The standard axiom for deontic logic, (D), reads as follows:
(D) OA → PA
Where ‘OA’ is read as ‘A is obligatory’, and ‘P’ is read as ‘A is permissible’.
An equally well known principle, albeit more controversial, is that obligation implies possibility.
(OIC) OA → ♢A
The principle the axiom captures is often referred to simply as ‘ought implies can’.
1 The problem
Logic itself, on at least one conception, is a normative discipline: it is about inferences we ought to make.
Applying (OIC) to the subject matter of logic conceived as such, the principle states: any axiom of the correct logical system is one capable of being inferred by the reasoners to whom the obligation to reason so applies.
A problem with this is that as is well known, some axioms of just about any propositional modal logic are infinite in length: for instance, □((p v ¬p) & (q v ¬q) & (r v ¬r)…) i.e. the conjunction of excluded middle for each propositional parameter in the language.
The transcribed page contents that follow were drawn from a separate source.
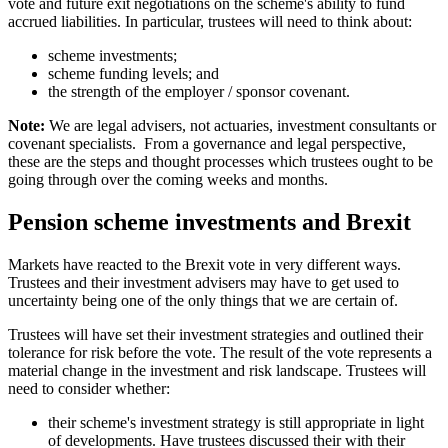
vote and future exit negotiations on the scheme's ability to fund
accrued liabilities. In particular, trustees will need to think about:
scheme investments;
scheme funding levels; and
the strength of the employer / sponsor covenant.
Note:
We are legal advisers, not actuaries, investment consultants or
covenant specialists. From a governance and legal perspective,
these are the steps and thought processes which trustees ought to be
going through over the coming weeks and months.
Pension scheme investments and Brexit
Markets have reacted to the Brexit vote in very different ways.
Trustees and their investment advisers may have to get used to
uncertainty being one of the only things that we are certain of.
Trustees will have set their investment strategies and outlined their
tolerance for risk before the vote. The result of the vote represents a
material change in the investment and risk landscape. Trustees will
need to consider whether:
their scheme's investment strategy is still appropriate in light
of developments. Have trustees discussed their with their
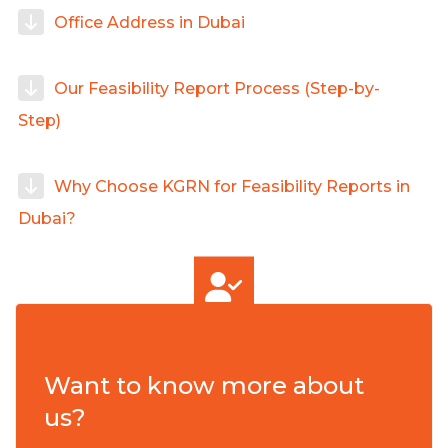
Office Address in Dubai
Our Feasibility Report Process (Step-by-
Step)
Why Choose KGRN for Feasibility Reports in
Dubai?
Want to know more about
us?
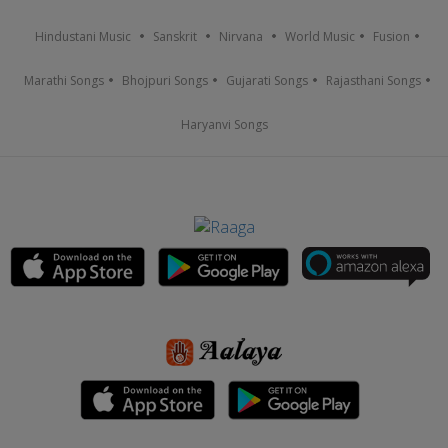
Hindustani Music
Sanskrit
Nirvana
World Music
Fusion
Marathi Songs
Bhojpuri Songs
Gujarati Songs
Rajasthani Songs
Haryanvi Songs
If you reject excluded middle, then you can substitute some other example to make the same point (or not!). The problem, then, is that deontic logic, applied to the domain of logic as such, requires those obligated to reason so to be capable of completing infinitely long chains of reasoning.
Thus, applying a claim of deontic logic reflexively to logical reasoning implies that most theorems of most logics, including those of standard deontic logic, should be rejected.